= Prompt =
Read through the material below and find each line that has the word "mostra"; copy it.
--------------------------------
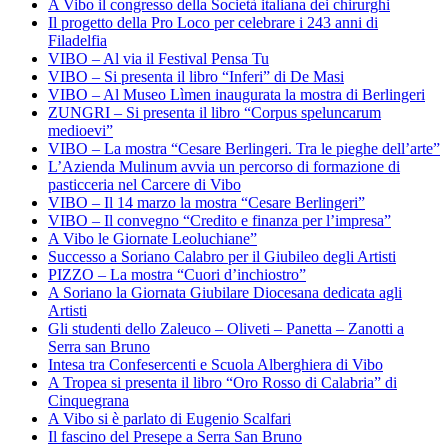
A Vibo il congresso della Società italiana dei chirurghi
Il progetto della Pro Loco per celebrare i 243 anni di
Filadelfia
VIBO – Al via il Festival Pensa Tu
VIBO – Si presenta il libro “Inferi” di De Masi
VIBO – Al Museo Lìmen inaugurata la mostra di Berlingeri
ZUNGRI – Si presenta il libro “Corpus speluncarum
medioevi”
VIBO – La mostra “Cesare Berlingeri. Tra le pieghe dell’arte”
L’Azienda Mulinum avvia un percorso di formazione di
pasticceria nel Carcere di Vibo
VIBO – Il 14 marzo la mostra “Cesare Berlingeri”
VIBO – Il convegno “Credito e finanza per l’impresa”
A Vibo le Giornate Leoluchiane”
Successo a Soriano Calabro per il Giubileo degli Artisti
PIZZO – La mostra “Cuori d’inchiostro”
A Soriano la Giornata Giubilare Diocesana dedicata agli
Artisti
Gli studenti dello Zaleuco – Oliveti – Panetta – Zanotti a
Serra san Bruno
Intesa tra Confesercenti e Scuola Alberghiera di Vibo
A Tropea si presenta il libro “Oro Rosso di Calabria” di
Cinquegrana
A Vibo si è parlato di Eugenio Scalfari
Il fascino del Presepe a Serra San Bruno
--------------------------------
= Result =
VIBO – Al Museo Lìmen inaugurata la mostra di Berlingeri
VIBO – La mostra “Cesare Berlingeri. Tra le pieghe dell’arte”
VIBO – Il 14 marzo la mostra “Cesare Berlingeri”
PIZZO – La mostra “Cuori d’inchiostro”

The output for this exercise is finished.